[EXTRACTED DATA — start]
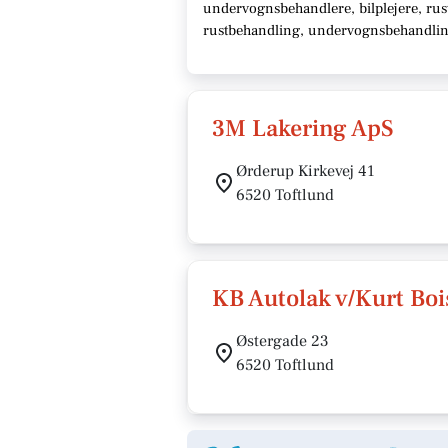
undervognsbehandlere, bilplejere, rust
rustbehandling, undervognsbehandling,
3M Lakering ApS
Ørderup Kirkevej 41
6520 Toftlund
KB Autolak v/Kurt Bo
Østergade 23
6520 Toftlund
[EXTRACTED DATA — finish]
[EXTRACTED DATA — start]
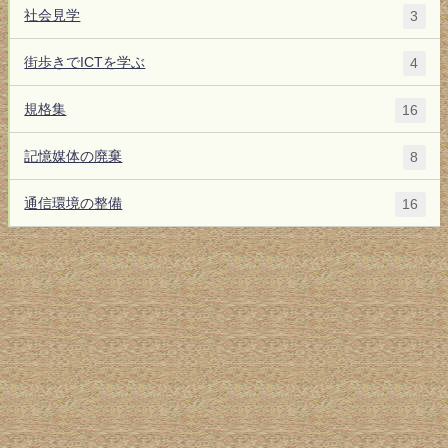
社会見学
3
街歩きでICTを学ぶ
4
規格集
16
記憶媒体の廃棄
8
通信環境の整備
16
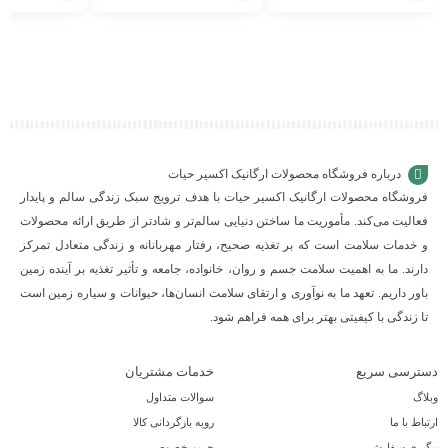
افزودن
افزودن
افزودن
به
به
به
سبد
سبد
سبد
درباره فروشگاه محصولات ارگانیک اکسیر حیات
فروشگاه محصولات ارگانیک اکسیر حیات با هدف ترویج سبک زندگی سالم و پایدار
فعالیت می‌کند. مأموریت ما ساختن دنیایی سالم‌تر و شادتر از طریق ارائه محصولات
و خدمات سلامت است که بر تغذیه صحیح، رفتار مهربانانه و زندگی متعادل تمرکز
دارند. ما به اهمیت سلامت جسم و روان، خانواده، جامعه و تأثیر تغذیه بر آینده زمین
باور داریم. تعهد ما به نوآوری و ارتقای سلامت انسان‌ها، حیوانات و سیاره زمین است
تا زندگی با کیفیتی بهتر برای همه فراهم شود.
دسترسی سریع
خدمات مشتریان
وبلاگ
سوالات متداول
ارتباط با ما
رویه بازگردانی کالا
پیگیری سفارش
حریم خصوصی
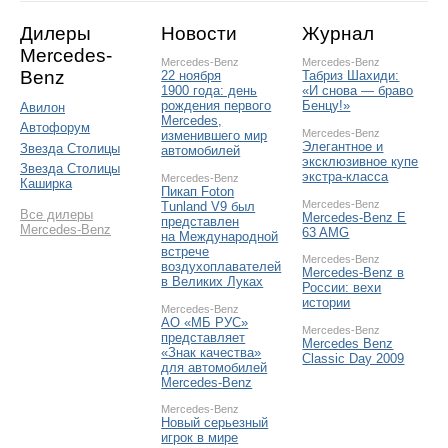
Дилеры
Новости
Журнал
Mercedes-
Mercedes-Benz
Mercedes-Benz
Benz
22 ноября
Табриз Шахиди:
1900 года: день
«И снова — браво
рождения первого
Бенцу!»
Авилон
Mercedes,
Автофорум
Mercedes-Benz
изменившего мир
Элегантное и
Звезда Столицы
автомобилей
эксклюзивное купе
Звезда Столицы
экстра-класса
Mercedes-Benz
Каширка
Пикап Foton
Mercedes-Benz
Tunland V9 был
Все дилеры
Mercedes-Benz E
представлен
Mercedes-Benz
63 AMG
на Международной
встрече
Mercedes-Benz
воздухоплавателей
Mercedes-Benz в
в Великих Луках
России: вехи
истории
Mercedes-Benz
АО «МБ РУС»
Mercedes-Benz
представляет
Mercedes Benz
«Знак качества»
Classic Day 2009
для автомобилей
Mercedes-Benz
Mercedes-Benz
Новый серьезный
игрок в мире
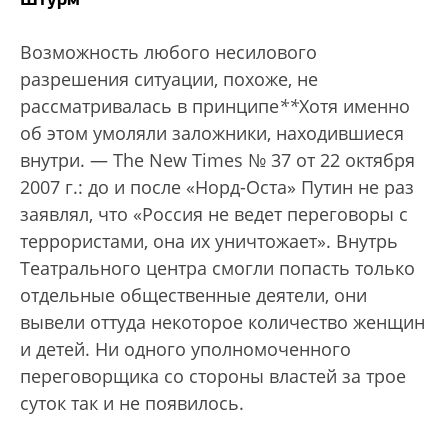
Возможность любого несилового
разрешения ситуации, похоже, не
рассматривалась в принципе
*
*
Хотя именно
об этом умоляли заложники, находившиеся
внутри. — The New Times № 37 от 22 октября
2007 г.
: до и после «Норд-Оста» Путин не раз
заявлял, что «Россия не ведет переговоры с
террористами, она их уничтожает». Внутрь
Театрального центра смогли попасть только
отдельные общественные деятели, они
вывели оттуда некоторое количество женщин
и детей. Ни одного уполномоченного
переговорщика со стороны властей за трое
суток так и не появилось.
[EXTRACTED DATA — finish]
[EXTRACTED DATA — start]
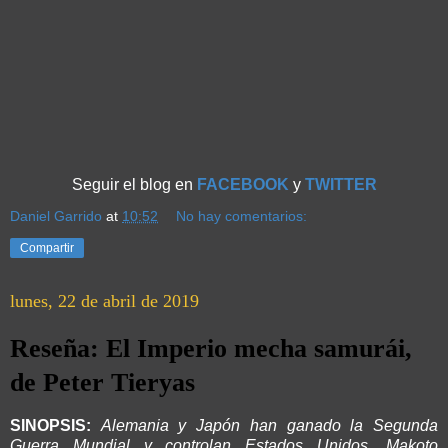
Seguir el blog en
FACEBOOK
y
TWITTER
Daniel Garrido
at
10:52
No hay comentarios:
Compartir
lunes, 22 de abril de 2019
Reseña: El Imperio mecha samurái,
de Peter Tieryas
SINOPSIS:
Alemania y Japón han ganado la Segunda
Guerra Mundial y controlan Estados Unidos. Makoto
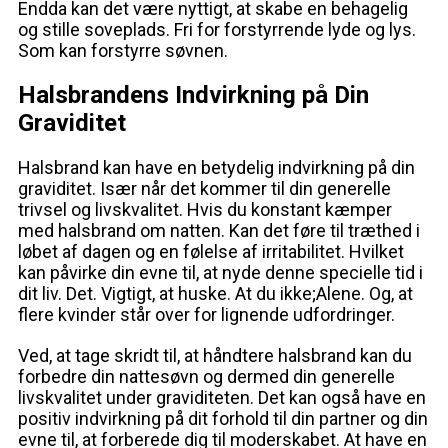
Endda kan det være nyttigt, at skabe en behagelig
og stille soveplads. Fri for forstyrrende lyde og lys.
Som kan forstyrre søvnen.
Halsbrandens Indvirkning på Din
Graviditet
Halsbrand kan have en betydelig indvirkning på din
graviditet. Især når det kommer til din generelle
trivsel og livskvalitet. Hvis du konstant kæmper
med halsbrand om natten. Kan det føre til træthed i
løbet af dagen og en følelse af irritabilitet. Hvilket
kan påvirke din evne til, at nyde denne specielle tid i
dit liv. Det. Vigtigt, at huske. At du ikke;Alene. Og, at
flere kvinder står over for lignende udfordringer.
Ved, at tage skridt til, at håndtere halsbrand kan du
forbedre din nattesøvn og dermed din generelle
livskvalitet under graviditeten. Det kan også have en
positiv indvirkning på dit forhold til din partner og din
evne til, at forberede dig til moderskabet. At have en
[EXTRACTED DATA — finish]
* [INSTRUCTIONS FOR THE TASK]:
Return exactly, and only, the lines above starting at the line that contains "разрешения ситуации, похоже, не" and ending at the line that contains "суток так и не появилось.".

* [SOLUTION FOR THIS TASK]:
разрешения ситуации, похоже, не
рассматривалась в принципе
*
*
Хотя именно
об этом умоляли заложники, находившиеся
внутри. — The New Times № 37 от 22 октября
2007 г.
: до и после «Норд-Оста» Путин не раз
заявлял, что «Россия не ведет переговоры с
террористами, она их уничтожает». Внутрь
Театрального центра смогли попасть только
отдельные общественные деятели, они
вывели оттуда некоторое количество женщин
и детей. Ни одного уполномоченного
переговорщика со стороны властей за трое
суток так и не появилось.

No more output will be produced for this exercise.